_What you are asked to do_: Keep each entry exactly as written when you repeat it, and skip the images.

_Data under study_:

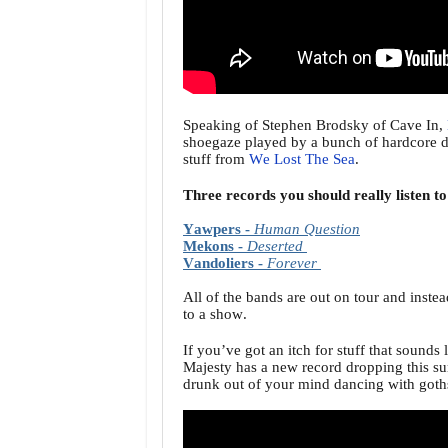
Speaking of Stephen Brodsky of Cave In,
shoegaze played by a bunch of hardcore du
stuff from
We Lost The Sea
.
Three records you should really listen t
Yawpers -
Human Question
Mekons -
Deserted
Vandoliers -
Forever
All of the bands are out on tour and instea
to a show.
If you’ve got an itch for stuff that soun
Majesty has a new record dropping this sum
drunk out of your mind dancing with goths 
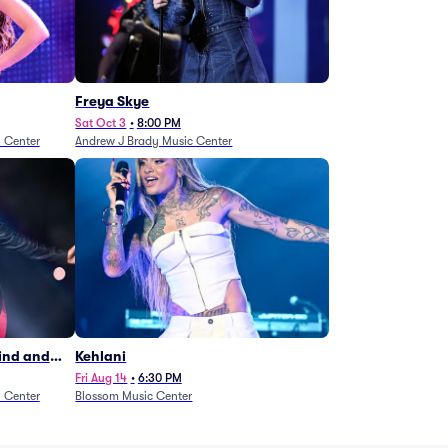
Freya Skye
Sat Oct 3
•
8:00 PM
n Center
Andrew J Brady Music Center
Wind and
Kehlani
27)
Fri Aug 14
•
6:30 PM
n Center
Blossom Music Center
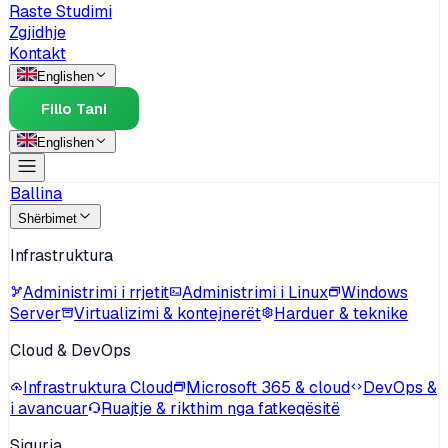
Raste Studimi
Zgjidhje
Kontakt
English
en
Fillo Tani
English
en
Ballina
Shërbimet
Infrastruktura
Administrimi i rrjetit
Administrimi i Linux
Windows
Server
Virtualizimi & kontejnerët
Harduer & teknike
Cloud & DevOps
Infrastruktura Cloud
Microsoft 365 & cloud
DevOps &
i avancuar
Ruajtje & rikthim nga fatkeqësitë
Siguria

_Answer box_:
Speaking of Stephen Brodsky of Cave In,
shoegaze played by a bunch of hardcore du
stuff from
We Lost The Sea
.
Three records you should really listen t
Yawpers -
Human Question
Mekons -
Deserted
Vandoliers -
Forever
All of the bands are out on tour and instea
to a show.
If you’ve got an itch for stuff that soun
Majesty has a new record dropping this sum
drunk out of your mind dancing with goths 
Freya Skye
Sat Oct 3
•
8:00 PM
n Center
Andrew J Brady Music Center
Wind and
Kehlani
27)
Fri Aug 14
•
6:30 PM
n Center
Blossom Music Center
Raste Studimi
Zgjidhje
Kontakt
English
en
Fillo Tani
English
en
Ballina
Shërbimet
Infrastruktura
Administrimi i rrjetit
Administrimi i Linux
Windows
Server
Virtualizimi & kontejnerët
Harduer & teknike
Cloud & DevOps
Infrastruktura Cloud
Microsoft 365 & cloud
DevOps &
i avancuar
Ruajtje & rikthim nga fatkeqësitë
Siguria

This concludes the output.